Towards Reliable Fetal Ultrasound Interpretation with Multi-Agent Collaboration

Xiaotian Hu,Mingxuan Liu,Junwei Huang,Kasidit Anmahapong,Yifei Chen,Yiming Huang,Xuguang Bai,Zihan Li,Hongjia Yang,Yingqi Hao,Hong Xu,Yu Jiang,Tian Tian,Yi Liao,Haibo Qu,Qiyuan Tian

Automated fetal ultrasound interpretation requires a workflow from visual perception, including plane recognition and anatomical segmentation, to clinical understanding, including biometric measurement and diagnostic reporting.

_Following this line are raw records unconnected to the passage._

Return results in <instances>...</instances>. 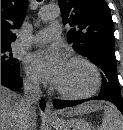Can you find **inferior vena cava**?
<instances>
[{
    "label": "inferior vena cava",
    "instance_id": "inferior-vena-cava-1",
    "mask_svg": "<svg viewBox=\"0 0 123 130\" xmlns=\"http://www.w3.org/2000/svg\"><path fill=\"white\" fill-rule=\"evenodd\" d=\"M41 89L38 83L24 82L23 108L21 113V126L19 130H30V117L34 110L33 105L41 98Z\"/></svg>",
    "mask_w": 123,
    "mask_h": 130
}]
</instances>
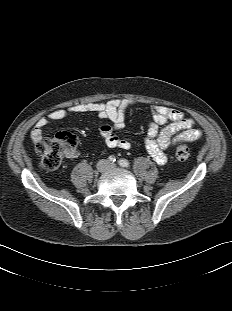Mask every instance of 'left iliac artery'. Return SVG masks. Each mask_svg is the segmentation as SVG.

However, the prevailing "one-task, one-model" paradigm limits systematic integration of evidence across this multi-step process. Although multimodal large language models (MLLMs) show promising visual understanding, their limited domain-specific grounding and hallucination risks restrict reliability in fetal ultrasound analysis. To address these limitations, we propose FetUSAgents, a tool-augmented multi-agent system for comprehensive fetal ultrasound interpretation, supporting visual question answering (VQA), report generation, image captioning, and video summarization. FetUSAgents coordinates task-specific visual tools through collaborative LLM agents and decomposes clinical queries into subtasks that progress from anatomical recognition to quantitative measurement. We further introduce Dual-Path Evidence Arbitration (DPEA), which integrates LLM-based deliberative reasoning with structured computational evidence from specialized visual tools. A retrieval-enhanced evidence bank consolidates intermediate findings to support traceable and clinically grounded conclusions. In addition, we construct FetUS-VQA, a dedicated VQA benchmark for fetal ultrasound, comprising 1,892 images and 3,205 question-answer pairs across 10 clinical tasks. Extensive out-of-distribution experiments show that FetUSAgents outperforms general and medical MLLMs, exceeding the strongest baseline by more than 25 percent in VQA accuracy. These results suggest a scalable route toward evidence-driven clinical assistants for prenatal imaging. Code is available.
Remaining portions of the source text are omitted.